◆ Your objective ◆
Please copy every line of the data in which the string "thêm" appears.

◆ Entries provided ◆
--- START ---
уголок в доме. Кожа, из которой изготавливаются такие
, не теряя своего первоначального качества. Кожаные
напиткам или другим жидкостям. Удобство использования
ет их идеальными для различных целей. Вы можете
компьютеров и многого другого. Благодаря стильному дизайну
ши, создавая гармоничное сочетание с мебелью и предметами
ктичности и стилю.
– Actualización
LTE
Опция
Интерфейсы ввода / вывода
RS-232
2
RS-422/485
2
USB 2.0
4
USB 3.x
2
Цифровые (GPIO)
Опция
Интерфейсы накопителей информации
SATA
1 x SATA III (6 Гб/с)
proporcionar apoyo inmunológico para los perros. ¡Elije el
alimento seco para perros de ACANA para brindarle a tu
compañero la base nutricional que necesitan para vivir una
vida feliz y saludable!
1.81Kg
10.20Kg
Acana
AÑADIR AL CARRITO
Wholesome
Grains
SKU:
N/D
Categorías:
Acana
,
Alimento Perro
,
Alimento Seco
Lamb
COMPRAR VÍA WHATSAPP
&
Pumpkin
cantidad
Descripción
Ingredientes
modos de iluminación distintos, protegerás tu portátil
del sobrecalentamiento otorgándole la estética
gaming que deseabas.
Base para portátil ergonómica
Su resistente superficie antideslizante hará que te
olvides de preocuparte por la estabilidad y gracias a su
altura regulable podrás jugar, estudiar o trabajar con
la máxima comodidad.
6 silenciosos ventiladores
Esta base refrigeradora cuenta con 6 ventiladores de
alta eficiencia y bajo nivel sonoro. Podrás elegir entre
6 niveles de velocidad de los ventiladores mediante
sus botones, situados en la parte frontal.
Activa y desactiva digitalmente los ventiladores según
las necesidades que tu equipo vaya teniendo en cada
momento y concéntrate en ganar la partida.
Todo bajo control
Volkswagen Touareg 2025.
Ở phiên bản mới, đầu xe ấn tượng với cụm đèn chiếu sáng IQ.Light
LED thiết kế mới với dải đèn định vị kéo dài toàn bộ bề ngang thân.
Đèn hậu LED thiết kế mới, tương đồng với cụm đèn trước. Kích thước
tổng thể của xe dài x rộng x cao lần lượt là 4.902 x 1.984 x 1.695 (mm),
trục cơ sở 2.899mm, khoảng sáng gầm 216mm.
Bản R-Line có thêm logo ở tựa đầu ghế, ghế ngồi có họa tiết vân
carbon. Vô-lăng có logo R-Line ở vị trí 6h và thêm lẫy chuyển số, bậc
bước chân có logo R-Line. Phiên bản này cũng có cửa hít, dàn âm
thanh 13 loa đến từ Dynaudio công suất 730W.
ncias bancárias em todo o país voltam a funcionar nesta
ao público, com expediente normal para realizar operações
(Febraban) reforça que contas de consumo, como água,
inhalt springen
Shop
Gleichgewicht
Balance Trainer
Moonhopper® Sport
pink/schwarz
--- END ---
◆ Answer to this problem ◆
Bản R-Line có thêm logo ở tựa đầu ghế, ghế ngồi có họa tiết vân
carbon. Vô-lăng có logo R-Line ở vị trí 6h và thêm lẫy chuyển số, bậc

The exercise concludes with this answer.